Day 4: May the ML columns be with you

Welcome to class!

Announcements

Gratitude Journal

Getting the data ready for machine learning.

What are machine learning algorithms expecting to see?

We need to handle missing values and categorical features before feeding the data into a machine learning algorithm, because the mathematics underlying most machine learning models assumes that the data is numerical and contains no missing values. To reinforce this requirement, scikit-learn will return an error if you try to train a model using data that contain missing values or non-numeric values when working with models like linear regression and logistic regression. ref

We have some options when converting categorical features (columns) to numeric.

If the category contains numeric information (like a range of numbers) we can convert it to a numeric variable by taking the minimum, average, or maximum of the range.
If the category is an “ordinal” variable (meaning, there is an order to the categories) we can assign each category to an integer. (For example, good = 1, better = 2, best = 3.)
If the category is a “nominal” variable (without an order) then we need to use one-hot encoding (sometimes called “dummy variable encoding").
If the category is some version of True/False or Yes/No then we can simply convert the values to zeros and ones.

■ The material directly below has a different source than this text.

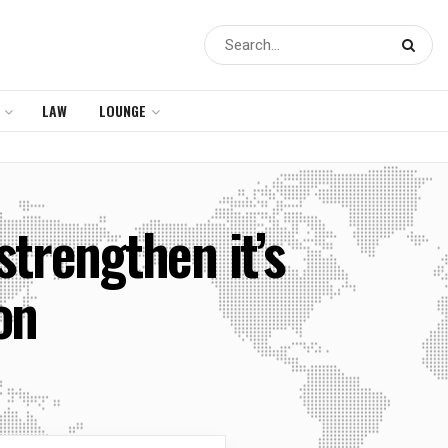
LAW
LOUNGE
strengthen it’s
on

What’s our game plan for the Star Wars columns?

First: Limit the data to only people who answered “Yes” to the question “Have you seen any of the 6 films in the Star Wars franchise?”.

Then: Use the table below as a guide to prepare your data for machine learning.

Column	Original Format	Convert To
age	category (ordinal, age ranges)	number
income	category (ordinal, income ranges)	number
education	category (ordinal, name of degree)	number
shot_first	category (nominal)	one-hot
gender	category (nominal)	one-hot
location	category (nominal)	one-hot
fan_star_wars	Yes/No	0/1
expanded_universe	Yes/No	0/1
fan_exapanded	Yes/No	0/1
fan_star_trek	Yes/No	0/1
seen_i	Yes/No (name of movie/NaN)	0/1
seen_ii	Yes/No (name of movie/NaN)	0/1
seen_iii	Yes/No (name of movie/NaN)	0/1
seen_iv	Yes/No (name of movie/NaN)	0/1
seen_v	Yes/No (name of movie/NaN)	0/1
seen_vi	Yes/No (name of movie/NaN)	0/1
movie rankings	number	-
character rankings	category (ordinal)	one-hot or factorize

What functions can we use to convert the categorical columns to numeric?

Range of numbers: str.split() and astype()
Ordinal: str.replace()
Ordinal: pd.factorize() (can also be used for True/False)
Nominal: pd.get_dummies()

Using the drop_first = True option in get_dummies()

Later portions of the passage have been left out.